# [SUPPLIED MATERIAL]
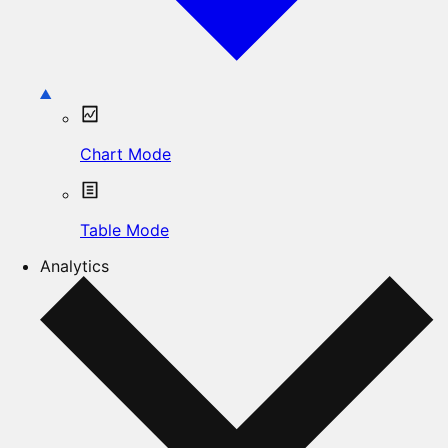
Chart Mode
Table Mode
Analytics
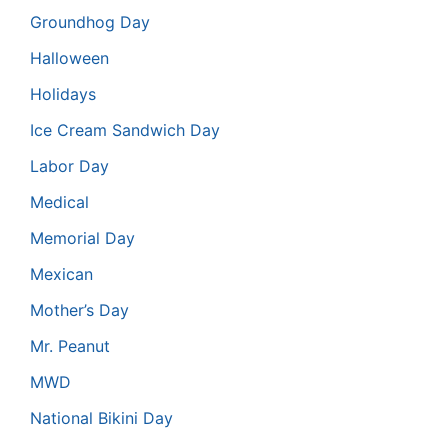
Groundhog Day
Halloween
Holidays
Ice Cream Sandwich Day
Labor Day
Medical
Memorial Day
Mexican
Mother’s Day
Mr. Peanut
MWD
National Bikini Day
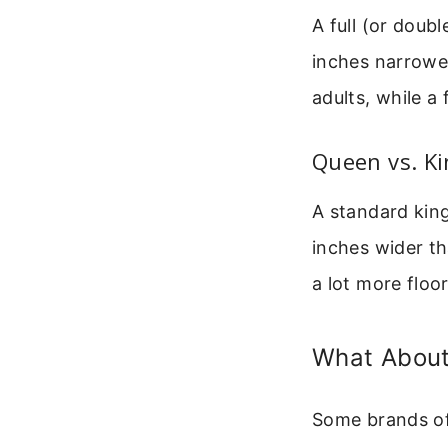
A full (or doub
inches narrower
adults, while a 
Queen vs. Ki
A standard king
inches wider th
a lot more floor
What About
Some brands off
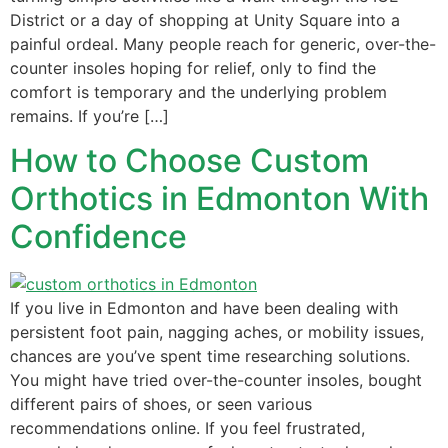
District or a day of shopping at Unity Square into a
painful ordeal. Many people reach for generic, over-the-
counter insoles hoping for relief, only to find the
comfort is temporary and the underlying problem
remains. If you’re […]
How to Choose Custom
Orthotics in Edmonton With
Confidence
If you live in Edmonton and have been dealing with
persistent foot pain, nagging aches, or mobility issues,
chances are you’ve spent time researching solutions.
You might have tried over-the-counter insoles, bought
different pairs of shoes, or seen various
recommendations online. If you feel frustrated,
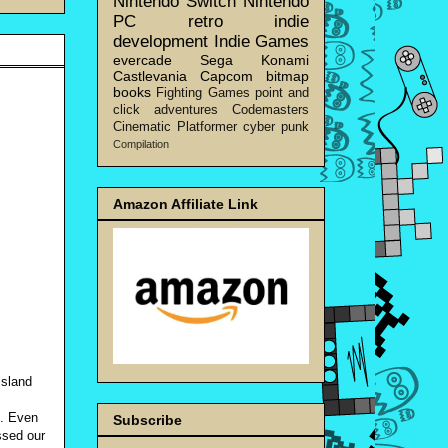
Nintendo Switch
Nintendo
PC
retro
indie
development
Indie Games
evercade
Sega
Konami
Castlevania
Capcom
bitmap
books
Fighting Games
point and
click adventures
Codemasters
Cinematic Platformer
cyber punk
Compilation
Amazon Affiliate Link
island
g. Even
Subscribe
ssed our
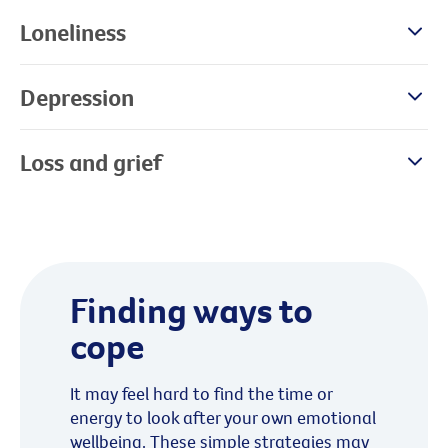
Loneliness
Depression
Loss and grief
Finding ways to
cope
It may feel hard to find the time or
energy to look after your own emotional
wellbeing. These simple strategies may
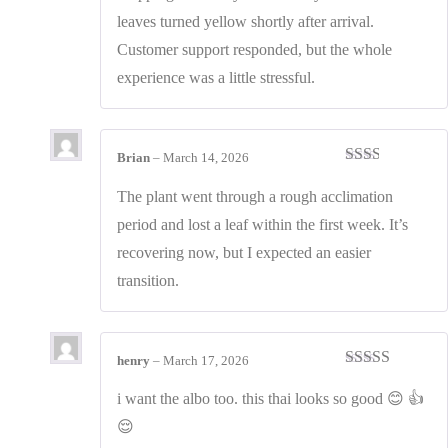
out
leaves turned yellow shortly after arrival.
of
5
Customer support responded, but the whole
experience was a little stressful.
Brian
–
March 14, 2026
Rated
2
out
The plant went through a rough acclimation
of 5
period and lost a leaf within the first week. It’s
recovering now, but I expected an easier
transition.
henry
–
March 17, 2026
Rated
4
out of 5
i want the albo too. this thai looks so good 😊 👍
😌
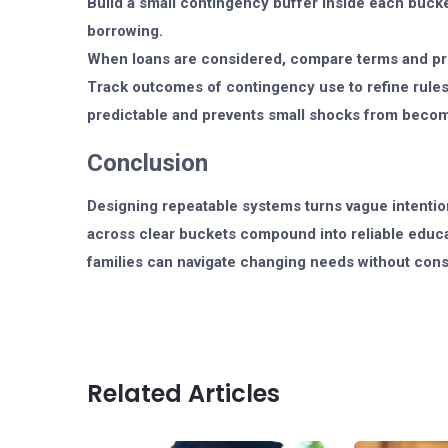
Build a small contingency buffer inside each buck
borrowing.
When loans are considered, compare terms and prio
Track outcomes of contingency use to refine rules 
predictable and prevents small shocks from becom
Conclusion
Designing repeatable systems turns vague intention
across clear buckets compound into reliable educat
families can navigate changing needs without const
Related Articles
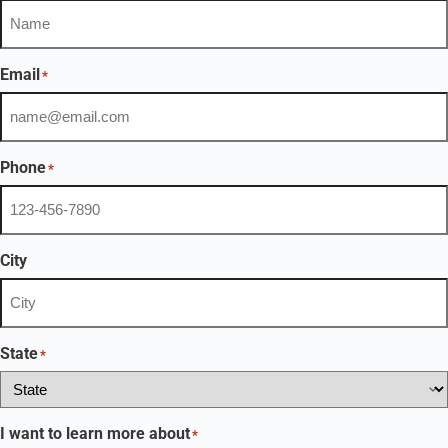
Email
*
Phone
*
City
State
*
I want to learn more about
*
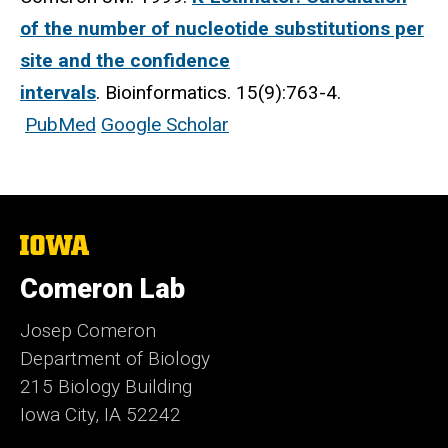
of the number of nucleotide substitutions per
site and the confidence
intervals
. Bioinformatics. 15(9):763-4.
PubMed
Google Scholar
The
University
of
Comeron Lab
Iowa
Josep Comeron
Department of Biology
215 Biology Building
Iowa City, IA 52242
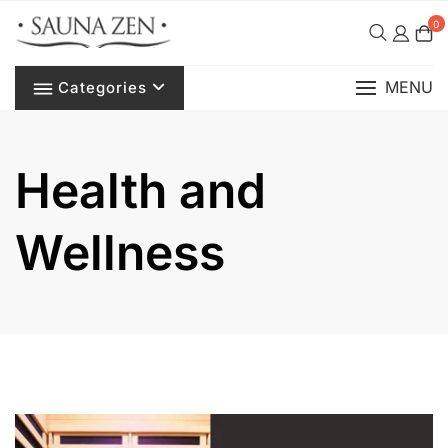
Skip
0
to
content
MENU
Categories
Health and
Wellness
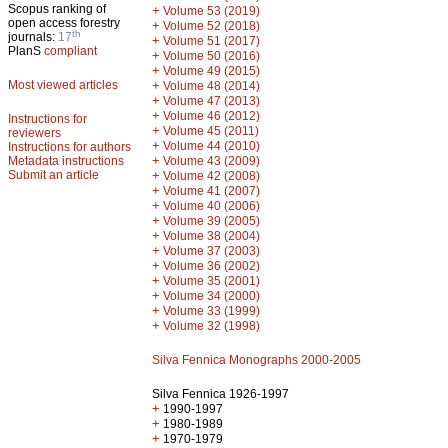
Scopus ranking of
+
Volume 53 (2019)
open access forestry
+
Volume 52 (2018)
th
journals:
17
+
Volume 51 (2017)
PlanS
compliant
+
Volume 50 (2016)
+
Volume 49 (2015)
Most viewed articles
+
Volume 48 (2014)
+
Volume 47 (2013)
+
Volume 46 (2012)
Instructions for
+
Volume 45 (2011)
reviewers
+
Volume 44 (2010)
Instructions for authors
+
Metadata instructions
Volume 43 (2009)
Submit an article
+
Volume 42 (2008)
+
Volume 41 (2007)
+
Volume 40 (2006)
+
Volume 39 (2005)
+
Volume 38 (2004)
+
Volume 37 (2003)
+
Volume 36 (2002)
+
Volume 35 (2001)
+
Volume 34 (2000)
+
Volume 33 (1999)
+
Volume 32 (1998)
Silva Fennica Monographs 2000-2005
Silva Fennica 1926-1997
+
1990-1997
+
1980-1989
+
1970-1979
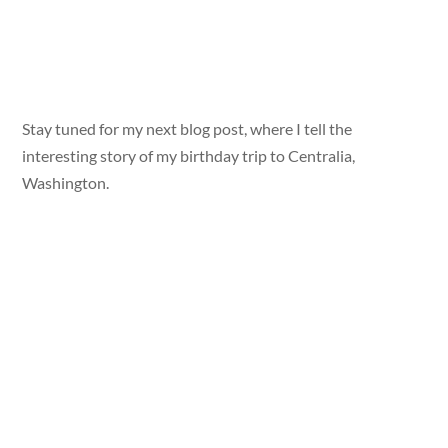
Stay tuned for my next blog post, where I tell the
interesting story of my birthday trip to Centralia,
Washington.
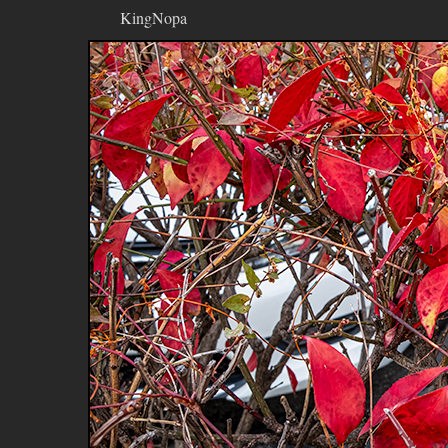
KingNopa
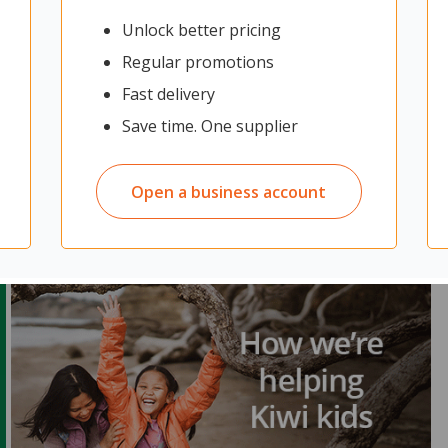
Unlock better pricing
Regular promotions
Fast delivery
Save time. One supplier
Open a business account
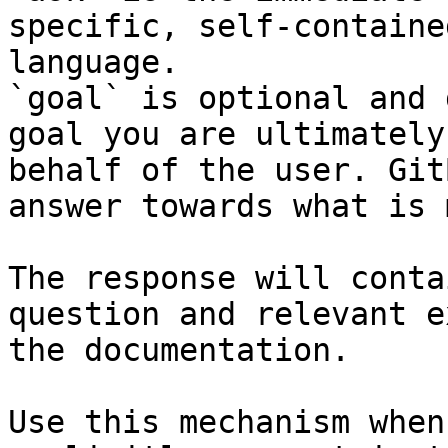
specific, self-containe
language.

`goal` is optional and 
goal you are ultimately
behalf of the user. Git
answer towards what is 
The response will conta
question and relevant e
the documentation.

Use this mechanism when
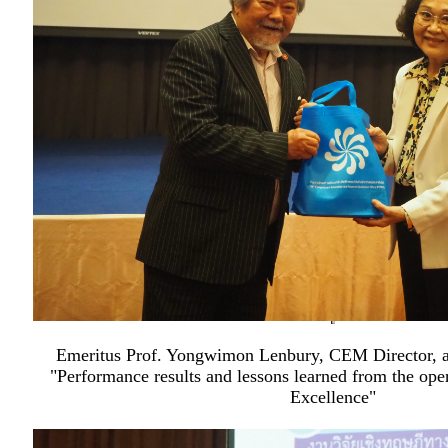
Emeritus Prof. Yongwimon Lenbury, CEM Director, al
"Performance results and lessons learned from the oper
Excellence"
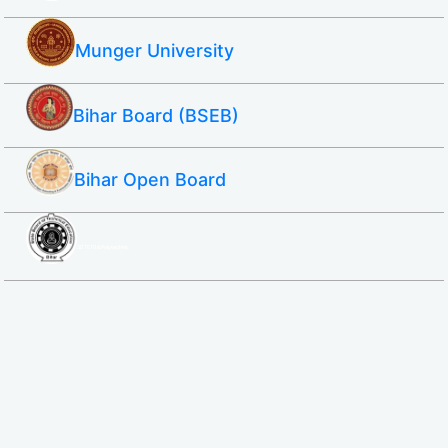
Munger University
Bihar Board (BSEB)
Bihar Open Board
SBTE ITI & Polytechnic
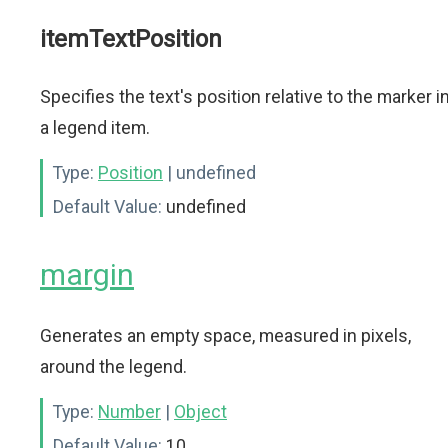
itemTextPosition
Specifies the text's position relative to the marker i
a legend item.
Type:
Position
| undefined
Default Value:
undefined
margin
Generates an empty space, measured in pixels,
around the legend.
Type:
Number
|
Object
Default Value:
10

# [WORK INSTRUCTIONS]
Please copy the lines above, starting at the one that holds "Stay tuned for" and stopping after the last line, exactly as they appear and minus the pictures.

# [RESPONSE BOX]
Stay tuned for my next blog post, where I tell the
interesting story of my birthday trip to Centralia,
Washington.
KingNopa
Unlock better pricing
Regular promotions
Fast delivery
Save time. One supplier
Open a business account
specific, self-containe
language.

`goal` is optional and 
goal you are ultimately
behalf of the user. Git
answer towards what is 
The response will conta
question and relevant e
the documentation.

Use this mechanism when
Emeritus Prof. Yongwimon Lenbury, CEM Director, al
"Performance results and lessons learned from the oper
Excellence"
Munger University
Bihar Board (BSEB)
Bihar Open Board
SBTE ITI & Polytechnic
itemTextPosition
Specifies the text's position relative to the marker i
a legend item.
Type:
Position
| undefined
Default Value:
undefined
margin
Generates an empty space, measured in pixels,
around the legend.
Type:
Number
|
Object
Default Value:
10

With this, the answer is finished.